[Dataset records]:
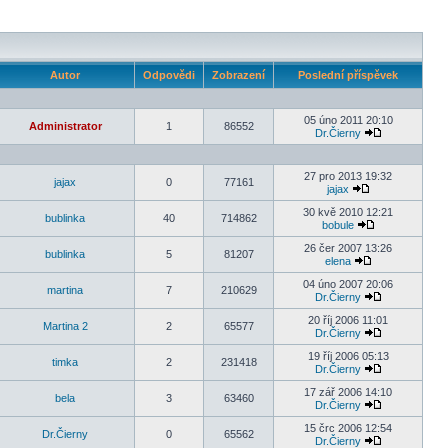
Autor
Odpovědi
Zobrazení
Poslední příspěvek
05 úno 2011 20:10
Administrator
1
86552
Dr.Čierny
27 pro 2013 19:32
jajax
0
77161
jajax
30 kvě 2010 12:21
bublinka
40
714862
bobule
26 čer 2007 13:26
bublinka
5
81207
elena
04 úno 2007 20:06
martina
7
210629
Dr.Čierny
20 říj 2006 11:01
Martina 2
2
65577
Dr.Čierny
19 říj 2006 05:13
timka
2
231418
Dr.Čierny
17 zář 2006 14:10
bela
3
63460
Dr.Čierny
15 črc 2006 12:54
Dr.Čierny
0
65562
Dr.Čierny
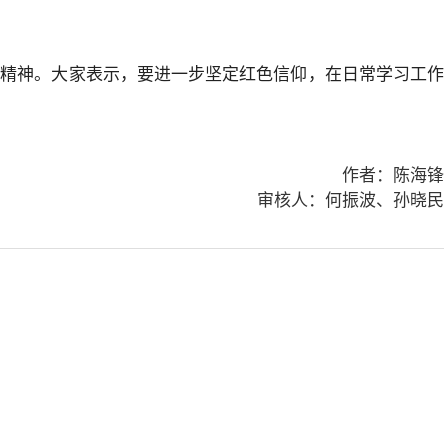
命精神。大家表示，要进一步坚定红色信仰，在日常学习工作
作者：陈海锋
审核人：何振波、孙晓民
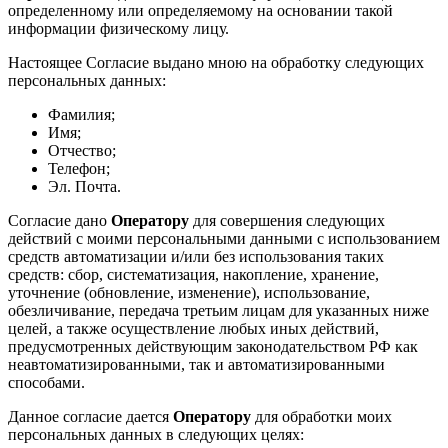
определенному или определяемому на основании такой
информации физическому лицу.
Настоящее Согласие выдано мною на обработку следующих
персональных данных:
Фамилия;
Имя;
Отчество;
Телефон;
Эл. Почта.
Согласие дано
Оператору
для совершения следующих
действий с моими персональными данными с использованием
средств автоматизации и/или без использования таких
средств: сбор, систематизация, накопление, хранение,
уточнение (обновление, изменение), использование,
обезличивание, передача третьим лицам для указанных ниже
целей, а также осуществление любых иных действий,
предусмотренных действующим законодательством РФ как
неавтоматизированными, так и автоматизированными
способами.
Данное согласие дается
Оператору
для обработки моих
персональных данных в следующих целях:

[Aim of the exercise]:
With the pictures removed, return the full listing exactly as given.

[Solution to the problem]:
Autor
Odpovědi
Zobrazení
Poslední příspěvek
05 úno 2011 20:10
Administrator
1
86552
Dr.Čierny
27 pro 2013 19:32
jajax
0
77161
jajax
30 kvě 2010 12:21
bublinka
40
714862
bobule
26 čer 2007 13:26
bublinka
5
81207
elena
04 úno 2007 20:06
martina
7
210629
Dr.Čierny
20 říj 2006 11:01
Martina 2
2
65577
Dr.Čierny
19 říj 2006 05:13
timka
2
231418
Dr.Čierny
17 zář 2006 14:10
bela
3
63460
Dr.Čierny
15 črc 2006 12:54
Dr.Čierny
0
65562
Dr.Čierny
命精神。大家表示，要进一步坚定红色信仰，在日常学习工作
作者：陈海锋
审核人：何振波、孙晓民
определенному или определяемому на основании такой
информации физическому лицу.
Настоящее Согласие выдано мною на обработку следующих
персональных данных:
Фамилия;
Имя;
Отчество;
Телефон;
Эл. Почта.
Согласие дано
Оператору
для совершения следующих
действий с моими персональными данными с использованием
средств автоматизации и/или без использования таких
средств: сбор, систематизация, накопление, хранение,
уточнение (обновление, изменение), использование,
обезличивание, передача третьим лицам для указанных ниже
целей, а также осуществление любых иных действий,
предусмотренных действующим законодательством РФ как
неавтоматизированными, так и автоматизированными
способами.
Данное согласие дается
Оператору
для обработки моих
персональных данных в следующих целях:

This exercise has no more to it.